* _Exercise description_
A single number is the answer here: how many lines of the entries contain "para"?

(Dataset entries)
Start of Block

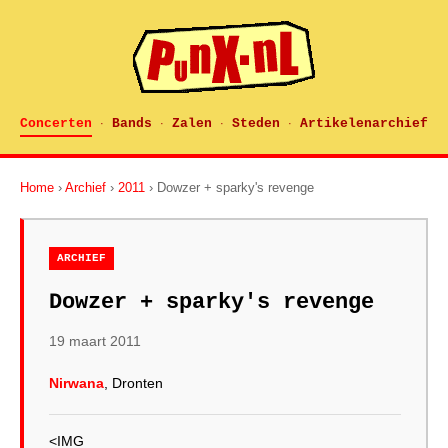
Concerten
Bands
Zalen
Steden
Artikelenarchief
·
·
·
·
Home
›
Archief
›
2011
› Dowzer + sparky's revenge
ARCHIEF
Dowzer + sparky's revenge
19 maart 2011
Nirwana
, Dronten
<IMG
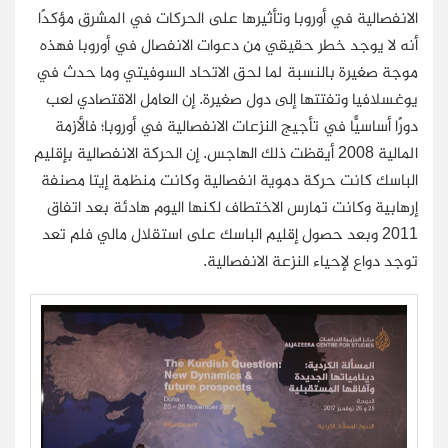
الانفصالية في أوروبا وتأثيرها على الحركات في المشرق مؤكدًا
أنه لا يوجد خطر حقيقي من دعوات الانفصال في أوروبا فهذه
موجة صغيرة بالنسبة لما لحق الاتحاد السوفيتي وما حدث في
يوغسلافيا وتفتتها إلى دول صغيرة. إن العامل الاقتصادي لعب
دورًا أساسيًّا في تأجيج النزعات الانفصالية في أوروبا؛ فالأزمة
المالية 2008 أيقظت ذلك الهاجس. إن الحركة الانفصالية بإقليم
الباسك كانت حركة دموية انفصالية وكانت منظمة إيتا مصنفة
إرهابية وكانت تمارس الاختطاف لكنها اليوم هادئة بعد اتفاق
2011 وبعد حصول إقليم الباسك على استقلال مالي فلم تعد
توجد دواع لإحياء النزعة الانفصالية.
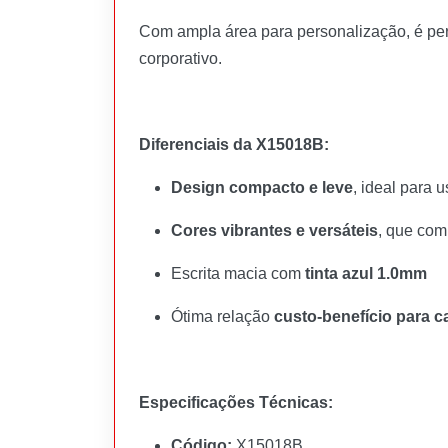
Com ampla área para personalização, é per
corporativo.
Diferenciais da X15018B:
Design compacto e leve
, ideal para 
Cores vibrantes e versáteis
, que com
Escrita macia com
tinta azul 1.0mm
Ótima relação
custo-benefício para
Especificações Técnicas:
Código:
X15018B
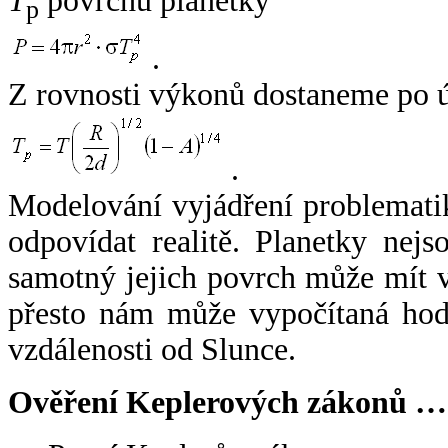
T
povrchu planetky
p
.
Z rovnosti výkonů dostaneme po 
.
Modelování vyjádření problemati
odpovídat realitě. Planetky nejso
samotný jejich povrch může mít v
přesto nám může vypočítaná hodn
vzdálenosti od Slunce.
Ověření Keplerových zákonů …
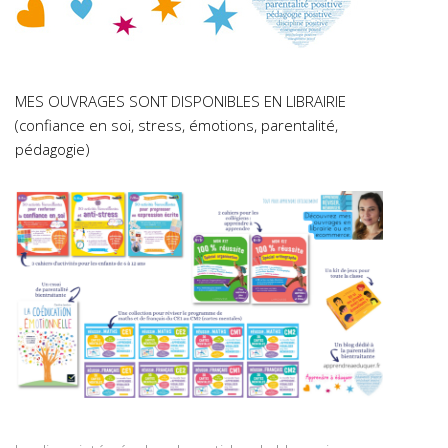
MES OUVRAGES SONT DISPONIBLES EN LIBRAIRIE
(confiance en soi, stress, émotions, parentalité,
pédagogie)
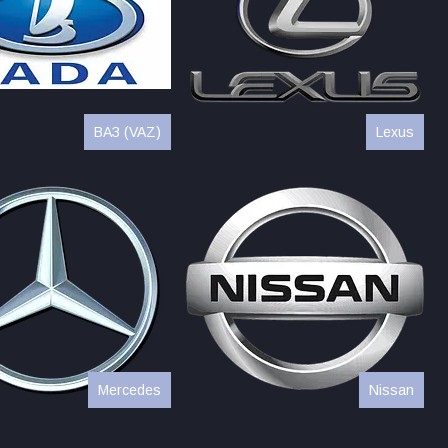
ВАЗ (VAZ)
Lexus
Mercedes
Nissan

End of Block

* _Answer space_
3